BANGKOK, Jan 17 (Bernama) -- Singapore has failed to understand a well- known diplomatic procedure where a person considered as "enemy" of another government should not be given official treatment, a former Thai diplomat to Singapore said today.
"Singapore should realise that in international law and diplomacy, such person should not be allowed to carry out activities that can harm a friendly government from its soil," said Asda Jayanama in an interview here.
Given the nature of Singapore's political system, Asda said he doubted that deposed Prime Minister Thaksin Shinawatra's recent visit and his meeting with Deputy Prime Minister S. Jayakumar was purely social and private as claimed by the Singapore Foreign Affairs Ministry.
"I suspect it had something to do with Temasek Holdings' purchase of Shin Corporation. There is a lot of problems in the deal," he added.
The company was sold by Thaksin's family for 73 billion baht in a controversial deal in 2005.
"Although there is no general guidelines on Thaksin's global travel, the Thai government would treat each travel on a case-by-case basis. This is odd as it's widely known that the Thai government was unhappy with his movements and travelling to some countries lately," he added.
The Thai Foreign Ministry announced Tuesday that it was withdrawing an invitation for Singapore Foreign Minister George Yeo to visit Bangkok at the end of the month, as well as suspending the Thailand-Singapore Civil Service Exchange Programme.
Asda said Singapore should learn from other Asean members regarding Thailand's sensitivity over Thaksin who was ousted in a coup on Sept 19, citing the reluctance of the Philippines and Malaysian leaders to fulfil Thaksin's request to meet them after the coup last year.
Besides that, it was also reported that a senior leader of the republic had proposed a provision in the Asean Charter that any government coming out of a coup should not be recognised, said Asda.
But Asda, who served from 1986 to 1990 in the republic as well as to the United Nations from 1996 to 2001, said the Thai Foreign Ministry had also fumbled badly in handling the whole issue as they had prior knowledge of Thaksin's visit to Singapore after being informed by its ambassador to Thailand, Peter Chan.
"The ministry lacks finesse and has not been totally transparent. Upon being informed by the ambassador, the ministry should have asked for his detailed programme, including where he was going, whom he was meeting...his CNN appearance. They should then quickly advice the prime minister but it appeared this did not happen."

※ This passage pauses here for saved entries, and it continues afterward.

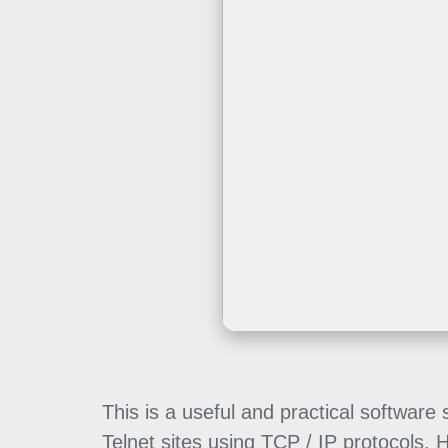
This is a useful and practical softwar
Telnet sites using TCP / IP protocols.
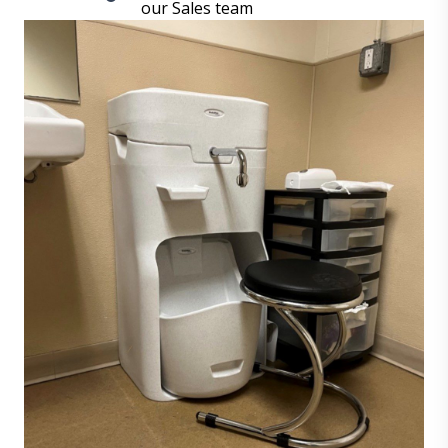
our Sales team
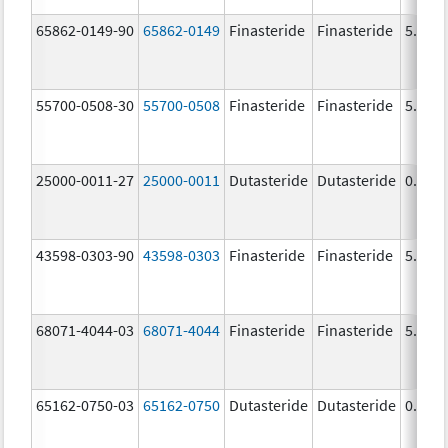
65862-0149-90
65862-0149
Finasteride
Finasteride
5.0 m
55700-0508-30
55700-0508
Finasteride
Finasteride
5.0 m
25000-0011-27
25000-0011
Dutasteride
Dutasteride
0.5 m
43598-0303-90
43598-0303
Finasteride
Finasteride
5.0 m
68071-4044-03
68071-4044
Finasteride
Finasteride
5.0 m
65162-0750-03
65162-0750
Dutasteride
Dutasteride
0.5 m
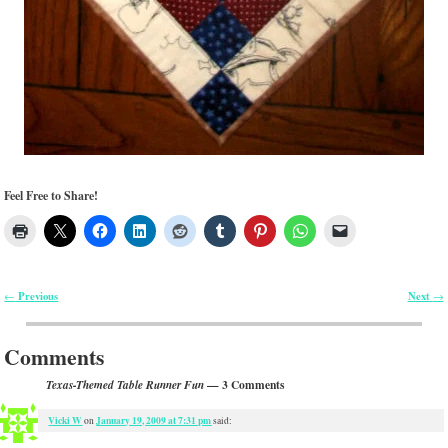
Feel Free to Share!
Previous
Next
←
→
Post navigation
Comments
— 3 Comments
Texas-Themed Table Runner Fun
Vicki W
January 19, 2009 at 7:31 pm
on
said:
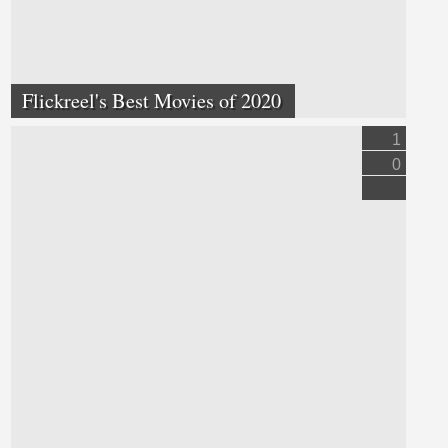
Flickreel's Best Movies of 2020
1
0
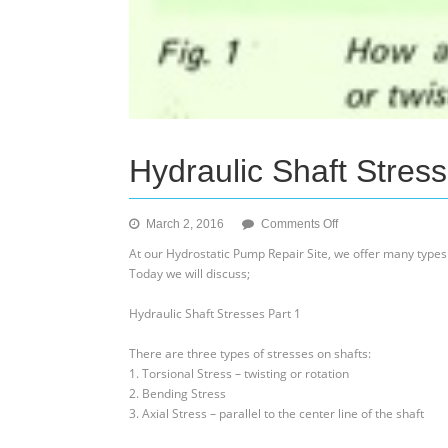
Hydraulic Shaft Stress
on
March 2, 2016
Comments Off
Hydraulic
At our Hydrostatic Pump Repair Site, we offer many types
Shaft
Today we will discuss;
Stresses
Part
Hydraulic Shaft Stresses Part 1
1
There are three types of stresses on shafts:
1. Torsional Stress – twisting or rotation
2. Bending Stress
3. Axial Stress – parallel to the center line of the shaft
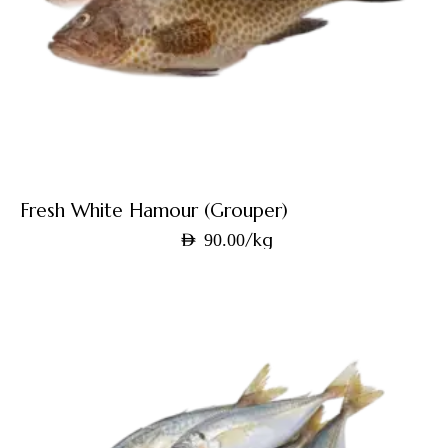
Fresh White Hamour (Grouper)
/kg
AED
90.00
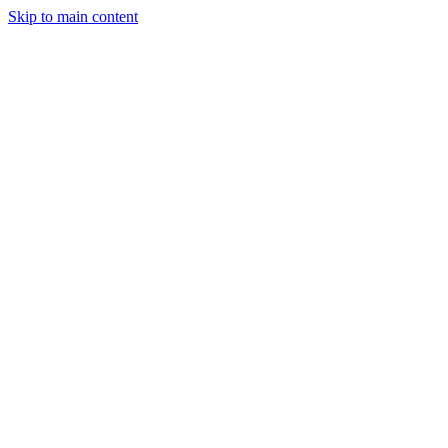
Skip to main content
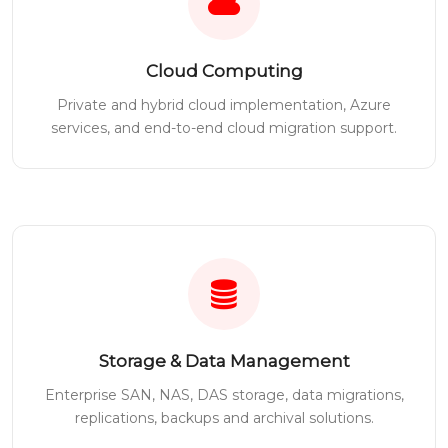
Cloud Computing
Private and hybrid cloud implementation, Azure
services, and end-to-end cloud migration support.
Storage & Data Management
Enterprise SAN, NAS, DAS storage, data migrations,
replications, backups and archival solutions.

In fact, Asda said, the ministry was ignorant of this until Prime Minister Surayud Chulanont expressed his concern.
"It appears that top officials at the ministry still have their hearts and mind with Thaksin and his people. The ministry is not in tune with the government or the Council for National Security (formed by the military after the coup)."
Asda, however, said he still believed the action taken by the ministry was a right move and hoped it could explain other deals in Singapore initiated by Thaksin during his reign.
He said there was a massive development project planned at a premier site belonging to the Thai embassy in Singapore and urged the ministry to inform the public about the project.
With major local newspapers playing up the issue, Asda said there was a possibility of anti-Singapore feeling increasing in the country, with facilities given to the Singapore military to conduct training in Udon Thani and Kanchanaburi probably being the next issue to be raised.
Singapore is one of the major investors in the kingdom and last year, bilateral trade between the two countries totalled nearly US$13 billion (466 billion baht).